君と、世界が変わる瞬間に。
ーガチャー
「すみません遅れました!!」
「遅いわよ」
「すみません!!!」
「まぁいいわ。早く着替えて来なさい」
「はい」
私は放課後いつも学校から離れたカラオケ店でアルバイトをしている。
遅れたけど、2分くらいじゃん…。
なんて少し拗ねてみるけど、やっぱり自分が遅れてしまったという事実はあって、自分が悪いという自覚もあった。
「着替えました」
「じゃあ早く入って!」
「はい!」
ーコンコンー
ーガチャー
「お待たせいたしました、ポテトでございます」
ーパシャッー
冷たい……。
「ギャハハハ!!まじでこいつ罰ゲームやりやがったー!!!」
あぁ、そういうこと。…お客の男子高校生は何か賭けをしていて罰ゲームに入ってきた店員に水をかけるというものなんだろう。
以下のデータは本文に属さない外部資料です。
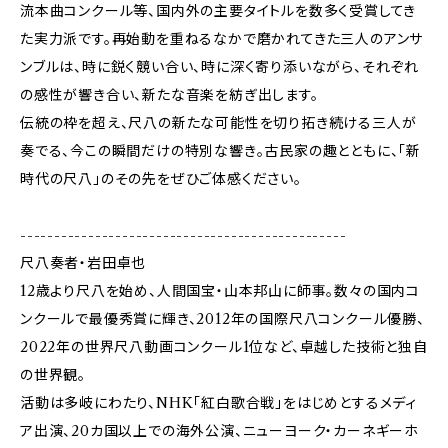
流本曲コンクール等、国内外の主要タイトルを数多く受賞してき
た実力派です。再始動を重ねるなかで磨かれてきた三人のアンサ
ンブルは、時に鋭く競い合い、時に深く寄り添いながら、それぞれ
の感性が響き合い、新たな音楽を紡ぎ出します。
伝統の枠を超え、尺八の新たな可能性を切り拓き続ける三人が
奏でる、今この瞬間だけの特別な響き。古民家の趣とともに、「新
時代の尺八」のその先をぜひご体感ください。
------------------------------------------------
尺八奏者・岩田卓也
12歳より尺八を始め、人間国宝・山本邦山に師事。数々の国内コ
ンクールで最優秀賞に輝き、2012年の国際尺八コンクール優勝、
2022年の世界尺八動画コンクール1位など、卓越した技術と独自
の世界観。
活動は多岐にわたり、NHK「紅白歌合戦」をはじめとするメディ
ア出演、20カ国以上での海外公演、ニューヨーク・カーネギーホ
私はポテトをテーブルにおいて、速やかにその部屋をでた。
「何してるの?!」
「すみません、ちょっと水をかけられて…」
「ほんとのろまよね!!」
「そんなんで私たちと同じ給料だなんて、ぼったくりだわ!!」
「だったらこれもかたづけておいて!」
ーバシャッー
「ふふふ、ありがとうね〜」
お客が飲みかけの紅茶を、私に思いっきりかけてからその人たちはその場からいなくなった。
きっともうわかるだろうが、私はここで孤立している。
先輩たちにひどい扱いを受けている。…辛くて苦しくて涙が出そうなのに、稼がないと…という思いが私の心を縛り付けた。
『さっさとしなさい!』
先輩の声を聞くとビクッと肩が揺れる。
『本当クズ』
先輩の声を聞くと吐きそうになる。
『さっさと働け!!』
あの頃を思い出して、今にも震える足が力をなくし崩れ落ちそうで…。
"たすけて"
その四文字も、私の中では存在しなくて。1人でただじっと耐えることしかわからなかった。